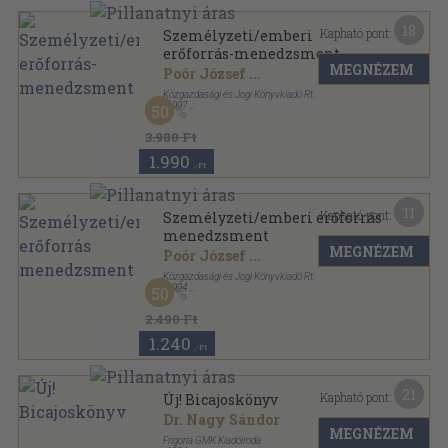
18
Kapható pont:
Személyzeti/emberi
erőforrás-menedzsment
MEGNÉZEM
Poór József
...
Közgazdasági és Jogi Könyvkiadó Rt.
,
1997
50
Ragasztott papírkötés
,
382
oldal
3.980 Ft
1.990
,-Ft
11
Kapható pont:
Személyzeti/emberi erőforrás
menedzsment
MEGNÉZEM
Poór József
...
Közgazdasági és Jogi Könyvkiadó Rt.
,
1994
50
Ragasztott papírkötés
,
382
oldal
Közgazdasági és jogi kiadványok sorozat
2.490 Ft
1.240
,-Ft
21
Kapható pont:
Új! Bicajoskönyv
Dr. Nagy Sándor
MEGNÉZEM
Frigoria GMK Kiadóiroda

***

Report the number of lines of the listing above that hold the string "menedzsment", with no other text.

2